Regex to match string between %

I'm trying to match substrings that are enclosed in %'s but preg_match_all seems to include several at the same time in the same line.

Code looks like this:

preg_match_all("/%.*%/", "%hey%_thereyou're_a%rockstar%\nyo%there%", $matches);
print_r($matches);

Which produces the following output.

Array
(
    [0] => Array
        (
            [0] => %hey%_thereyou're_a%rockstar%
            [1] => %there%
        )

)

However I'd like it to produce the following array instead:

[0] => %hey%
[1] => %rockstar%
[2] => %there%

What am I missing?

Replace the "." in your regular expression with "[^%]":

preg_match_all("/%[^%]*%/", "%hey%_thereyou're_a%rockstar%\nyo%there%", $matches);

What is happening is that the "." is "greedily" matching as much as it possibly can, including everything up-to the final % on the line. Replacing it with the negated character class "[^%]" means that it will instead match anything except a percent, which will make it match just the bits that you want.

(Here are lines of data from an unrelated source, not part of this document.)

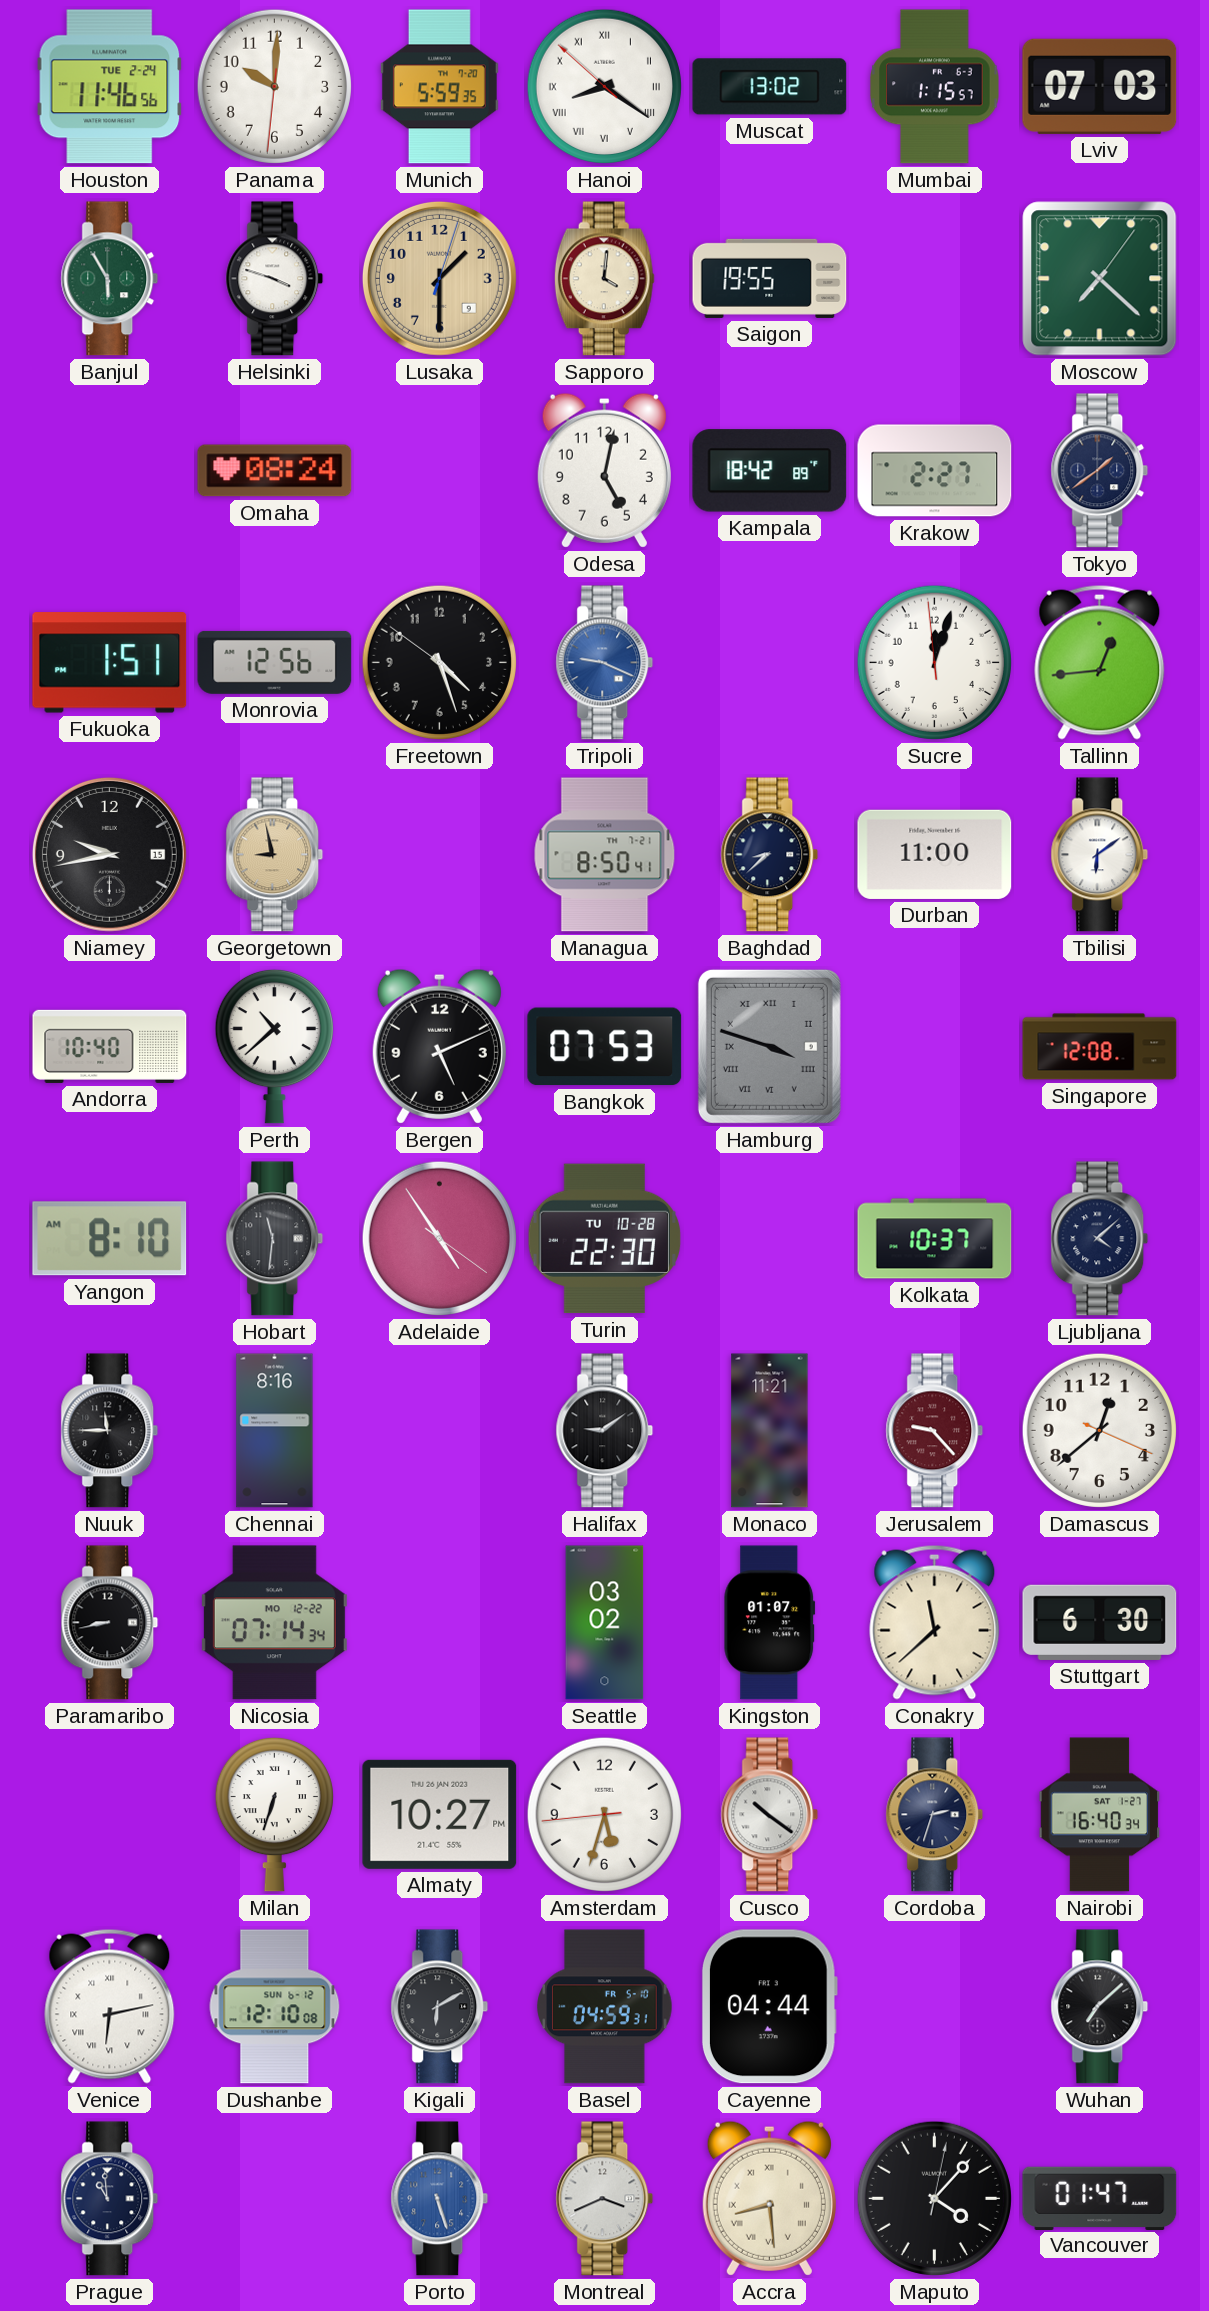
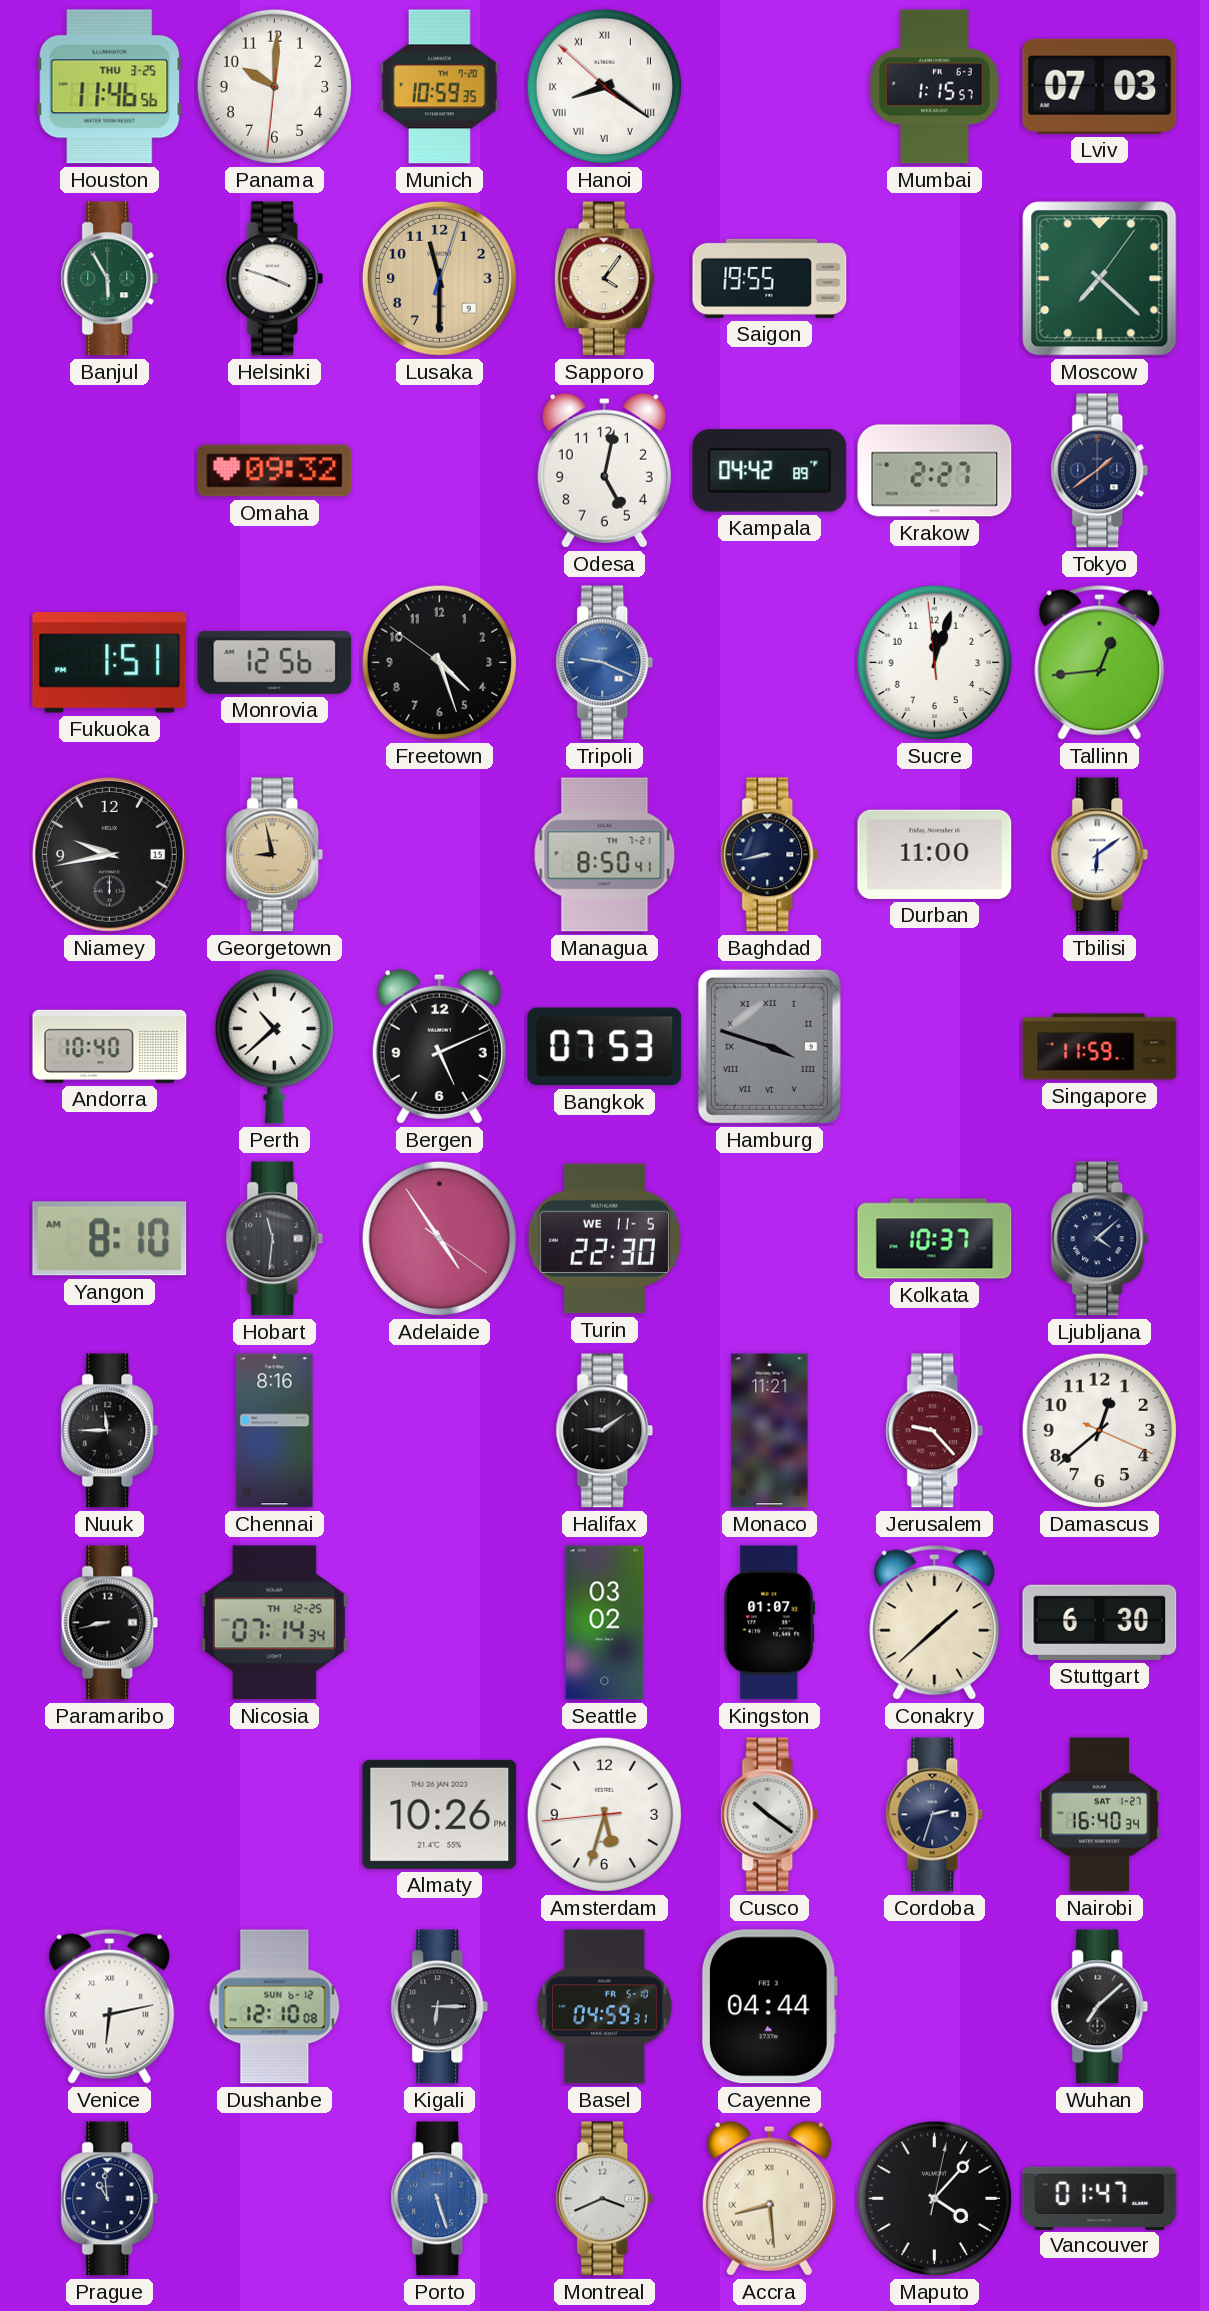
Houston date: TUE 2-24 -> THU 3-25
Munich: 5:59 -> 10:59
Muscat: 13:02 -> none
Lusaka: 1:30 -> 11:30
Sapporo: 4:01 -> 4:06
Omaha: 08:24 -> 09:32
Kampala: 18:42 -> 04:42
Baghdad: 8:38 -> 8:43
Singapore: 12:08 -> 11:59
Turin date: TU 10-28 -> WE 11-5
Nicosia date: MO 12-22 -> TH 12-25
Conakry: 11:38 -> 1:38
Milan: 6:33 -> none
Almaty: 10:27 -> 10:26
Kigali: 6:10 -> 6:15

Another option would be to place a "?" after the dot, which tells it "don't be greedy":

preg_match_all("/%.*?%/", "%hey%_thereyou're_a%rockstar%\nyo%there%", $matches);

In the above example, either option will work, however there are times when you may be searching for something larger than a single character, so a negated character class will not help, so the solution is to un-greedify the match.

You're doing a greedy match - use ? to make it ungreedy:

/%.*?%/

If a newline can occur inside the match, add the s (DOTALL) modifier:

/%.*?%/s